### DIRECTIONS FOR THIS TASK
Wherever a line holds the word "redes", copy that line from the data.
== == ==
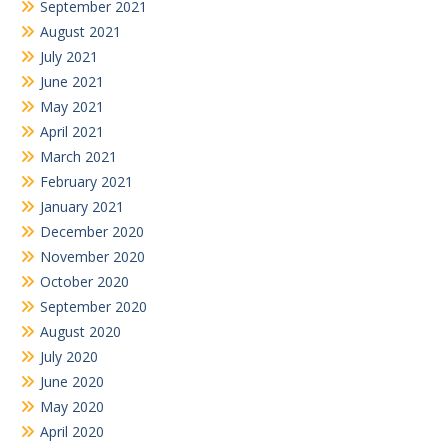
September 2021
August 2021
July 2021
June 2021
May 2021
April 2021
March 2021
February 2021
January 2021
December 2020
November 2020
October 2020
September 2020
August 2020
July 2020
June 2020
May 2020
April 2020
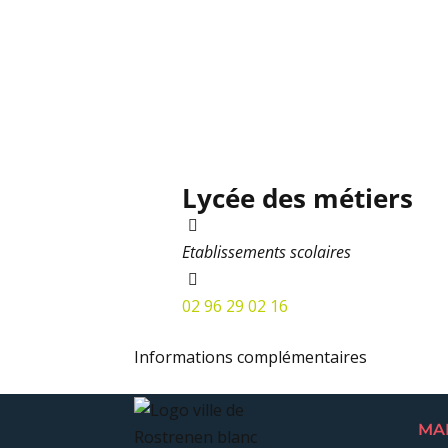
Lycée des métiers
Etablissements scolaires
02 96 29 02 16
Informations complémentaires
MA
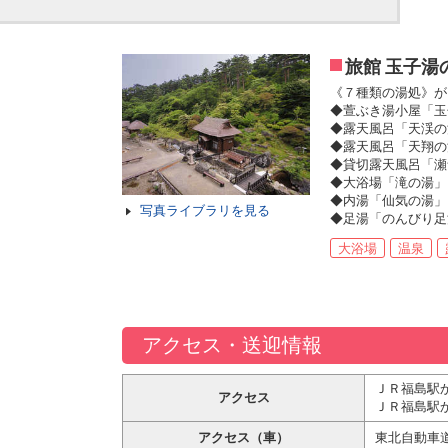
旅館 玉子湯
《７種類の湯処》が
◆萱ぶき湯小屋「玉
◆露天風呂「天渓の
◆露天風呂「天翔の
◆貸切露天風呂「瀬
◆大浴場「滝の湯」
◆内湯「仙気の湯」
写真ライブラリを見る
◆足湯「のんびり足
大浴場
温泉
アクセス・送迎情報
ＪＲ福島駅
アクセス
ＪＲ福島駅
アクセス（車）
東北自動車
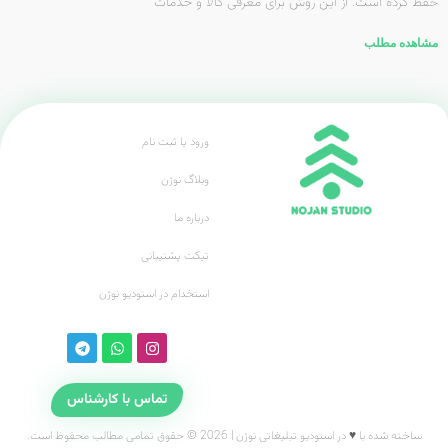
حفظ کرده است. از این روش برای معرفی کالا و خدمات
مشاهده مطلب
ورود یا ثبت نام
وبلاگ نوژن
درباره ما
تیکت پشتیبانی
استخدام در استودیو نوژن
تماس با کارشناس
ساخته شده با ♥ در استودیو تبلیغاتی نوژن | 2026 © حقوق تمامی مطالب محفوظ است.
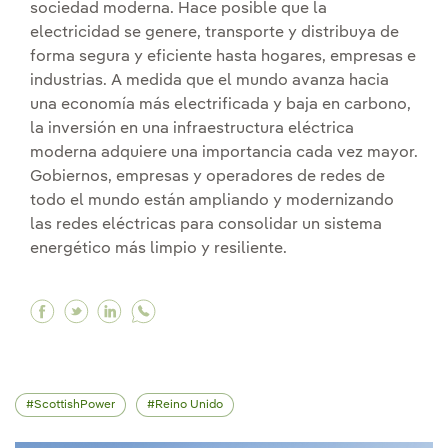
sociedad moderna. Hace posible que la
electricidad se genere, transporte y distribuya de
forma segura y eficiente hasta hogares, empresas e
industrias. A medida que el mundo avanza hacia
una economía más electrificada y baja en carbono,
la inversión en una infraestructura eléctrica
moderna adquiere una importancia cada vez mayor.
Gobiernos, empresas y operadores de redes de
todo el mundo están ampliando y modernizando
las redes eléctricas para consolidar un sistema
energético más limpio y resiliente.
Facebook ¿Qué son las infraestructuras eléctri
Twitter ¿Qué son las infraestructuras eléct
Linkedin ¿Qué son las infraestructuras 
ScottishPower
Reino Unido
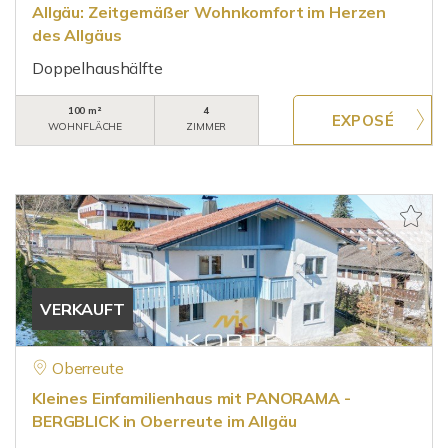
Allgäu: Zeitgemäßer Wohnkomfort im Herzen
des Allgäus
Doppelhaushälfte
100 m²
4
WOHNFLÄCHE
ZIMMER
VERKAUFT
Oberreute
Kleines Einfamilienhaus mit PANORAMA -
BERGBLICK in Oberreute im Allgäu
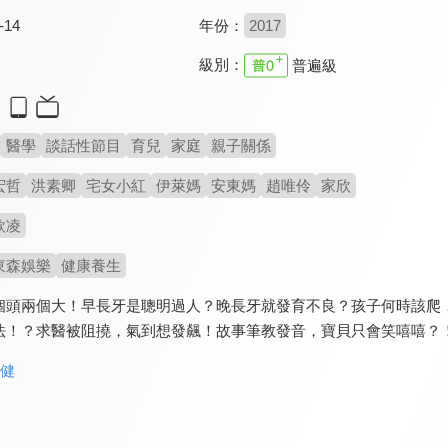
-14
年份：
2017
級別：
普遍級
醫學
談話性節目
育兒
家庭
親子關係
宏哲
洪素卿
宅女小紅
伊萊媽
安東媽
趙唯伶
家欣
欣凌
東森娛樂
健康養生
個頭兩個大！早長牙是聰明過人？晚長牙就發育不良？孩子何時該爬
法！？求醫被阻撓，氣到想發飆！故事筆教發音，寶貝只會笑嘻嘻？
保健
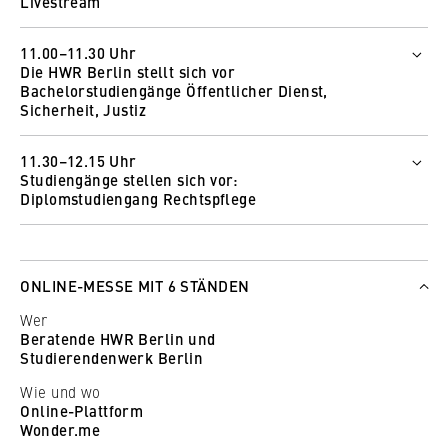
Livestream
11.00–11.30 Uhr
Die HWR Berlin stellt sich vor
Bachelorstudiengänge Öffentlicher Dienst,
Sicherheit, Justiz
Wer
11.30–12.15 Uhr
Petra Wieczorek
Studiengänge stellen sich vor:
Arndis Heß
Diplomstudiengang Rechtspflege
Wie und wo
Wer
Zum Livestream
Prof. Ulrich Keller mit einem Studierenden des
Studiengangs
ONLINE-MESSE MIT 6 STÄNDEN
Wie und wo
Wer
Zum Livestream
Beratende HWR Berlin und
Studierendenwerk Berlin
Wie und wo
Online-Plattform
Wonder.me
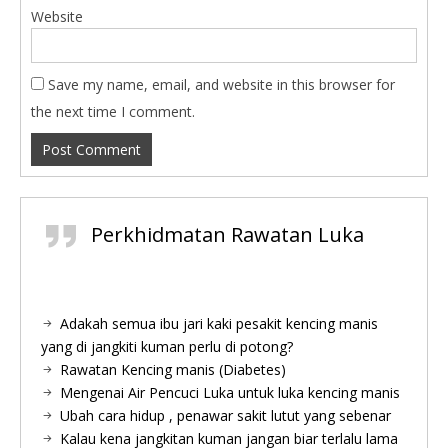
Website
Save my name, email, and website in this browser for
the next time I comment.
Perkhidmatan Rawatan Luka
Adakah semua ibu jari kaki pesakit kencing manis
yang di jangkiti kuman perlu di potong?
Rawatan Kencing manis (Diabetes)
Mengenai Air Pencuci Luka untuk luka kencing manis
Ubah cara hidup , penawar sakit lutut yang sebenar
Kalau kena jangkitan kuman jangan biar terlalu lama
== == ==
### WRITTEN ANSWER
Gobiernos, empresas y operadores de redes de
las redes eléctricas para consolidar un sistema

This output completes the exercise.